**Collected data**
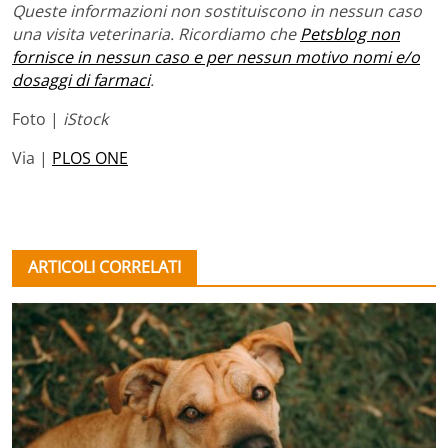
Queste informazioni non sostituiscono in nessun caso
una visita veterinaria. Ricordiamo che
Petsblog non
fornisce in nessun caso e per nessun motivo nomi e/o
dosaggi di farmaci
.
Foto |
iStock
Via |
PLOS ONE
ARTICOLI CORRELATI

**Problem**
Write out word for word every line from the one containing "dosaggi di farmaci" through the last line of the data, and no other line.

**Answer**
dosaggi di farmaci
.
Foto |
iStock
Via |
PLOS ONE
ARTICOLI CORRELATI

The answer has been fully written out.